Grondona fue un maestro en el arte de amilanar voluntades. Pero su discípulo, Segura, no demuestra tener la altura de su antecesor ni mucho menos su cintura. Frente a la avanzada de Tinelli, que el martes pasado reunió a un grupo de dirigentes y les presentó su proyecto de conducción –que, por otra parte, sería interesante se haga público– y les solicitó apoyo para sortear los obstáculos que se le presentan a su candidatura, Segura golpeó el puño sobre el escritorio, apretó los dientes y decidió echar a Roberto Fernández, dirigente con derecho a voto, colocado por su propio dedo como titular del Consejo Federal de Fútbol. Su único pecado, haber manifestado apoyo al conductor televisivo. Por su parte, mientras los alfiles del ex presidente de Argentinos –entre ellos Claudio “Chiqui” Tapia, presidente de Barracas Central, premiado recientemente con una vicepresidencia de la AFA– le disparan dardos envenenados al hombre de ShowMatch y ensayan todo tipo de ardides para intentar postergar la votación del Comité Ejecutivo del próximo martes, Tinelli ironizó por Twitter: “Viva la Democracia en la AFA”.

Nada de qué alarmarse. La pelea entre Segura y Tinelli es política. Y si hay política dentro de la AFA –parafraseando al amigo y profesor Eduardo Rinesi, especialista profundo en estas cuestiones de la teoría política– es sencillamente porque en el ente regular del fútbol se ha instalado el conflicto, que vendría a ser su “elemento constitutivo”. El conflicto es entre dos sistemas de valores: uno viejo, conservador, que busca aferrarse a los beneficios que goza, y otro que, con el ropaje joven de la modernización y los buenos negocios, puja por desplazarlo.

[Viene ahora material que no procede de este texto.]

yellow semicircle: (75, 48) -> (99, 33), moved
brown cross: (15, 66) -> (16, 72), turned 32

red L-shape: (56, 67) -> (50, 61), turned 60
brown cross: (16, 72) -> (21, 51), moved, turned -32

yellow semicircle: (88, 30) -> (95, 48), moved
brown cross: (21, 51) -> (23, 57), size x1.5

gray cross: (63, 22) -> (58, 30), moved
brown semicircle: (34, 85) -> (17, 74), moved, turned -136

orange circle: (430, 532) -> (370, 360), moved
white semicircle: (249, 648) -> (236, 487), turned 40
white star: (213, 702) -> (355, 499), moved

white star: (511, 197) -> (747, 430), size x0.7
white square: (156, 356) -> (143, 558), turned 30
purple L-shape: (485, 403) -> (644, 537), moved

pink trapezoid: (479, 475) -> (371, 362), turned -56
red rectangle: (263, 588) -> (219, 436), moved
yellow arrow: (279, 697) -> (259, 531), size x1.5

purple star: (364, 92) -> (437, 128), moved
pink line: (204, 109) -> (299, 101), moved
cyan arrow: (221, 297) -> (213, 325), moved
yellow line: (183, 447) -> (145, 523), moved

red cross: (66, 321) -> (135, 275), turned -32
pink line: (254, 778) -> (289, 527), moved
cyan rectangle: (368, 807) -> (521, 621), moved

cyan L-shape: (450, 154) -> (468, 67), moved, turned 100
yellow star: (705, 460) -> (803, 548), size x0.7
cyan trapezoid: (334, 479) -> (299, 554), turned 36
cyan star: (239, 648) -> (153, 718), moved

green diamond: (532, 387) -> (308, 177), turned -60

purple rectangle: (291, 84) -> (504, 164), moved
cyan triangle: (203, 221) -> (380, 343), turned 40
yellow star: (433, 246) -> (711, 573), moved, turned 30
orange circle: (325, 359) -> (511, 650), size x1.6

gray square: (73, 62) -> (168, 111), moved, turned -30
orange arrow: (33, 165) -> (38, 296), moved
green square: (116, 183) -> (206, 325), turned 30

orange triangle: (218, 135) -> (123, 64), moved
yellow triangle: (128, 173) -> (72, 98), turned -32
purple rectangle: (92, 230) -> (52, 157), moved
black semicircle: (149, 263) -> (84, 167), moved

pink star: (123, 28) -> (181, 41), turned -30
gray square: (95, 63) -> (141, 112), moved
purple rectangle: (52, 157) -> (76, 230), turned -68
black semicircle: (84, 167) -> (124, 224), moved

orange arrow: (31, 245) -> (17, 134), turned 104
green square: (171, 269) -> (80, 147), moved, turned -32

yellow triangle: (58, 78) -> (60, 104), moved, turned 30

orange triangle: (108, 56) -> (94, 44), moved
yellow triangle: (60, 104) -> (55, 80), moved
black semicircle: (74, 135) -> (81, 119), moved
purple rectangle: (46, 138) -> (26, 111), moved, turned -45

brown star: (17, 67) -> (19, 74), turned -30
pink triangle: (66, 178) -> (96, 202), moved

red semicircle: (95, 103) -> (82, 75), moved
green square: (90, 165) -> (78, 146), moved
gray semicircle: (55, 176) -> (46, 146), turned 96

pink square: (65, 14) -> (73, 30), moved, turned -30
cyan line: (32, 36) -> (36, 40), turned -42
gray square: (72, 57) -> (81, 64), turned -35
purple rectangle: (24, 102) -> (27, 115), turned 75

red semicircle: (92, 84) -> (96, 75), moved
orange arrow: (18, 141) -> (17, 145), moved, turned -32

La política, que en definitiva es el campo que eligió Tinelli para plantar bandera, se presenta como terreno ideal para lograr el consenso que permita administrar el conflicto y evitar, entonces, “que la sangre llegue al río”. Es obvio que Segura no se siente “seguro” en este terreno. Por eso pretende evitar la contienda electoral. Sin dudas, siente que lleva las de perder. Y parece hasta lógico que así sea. Porque desde el momento en que su voz fue puesta en duda, el conflicto ganó la escena. El escenario es complejo, la lucha por el poder siempre lo es. En este sentido, el primer gesto del presidente de la AFA: el ejercicio de la coerción, herramienta en apariencia fuerte pero insuficiente para el disciplinamiento, bien puede leerse como una nueva señal de debilidad, sobre todo cuando a ésta se le opone la legitimidad de los votos.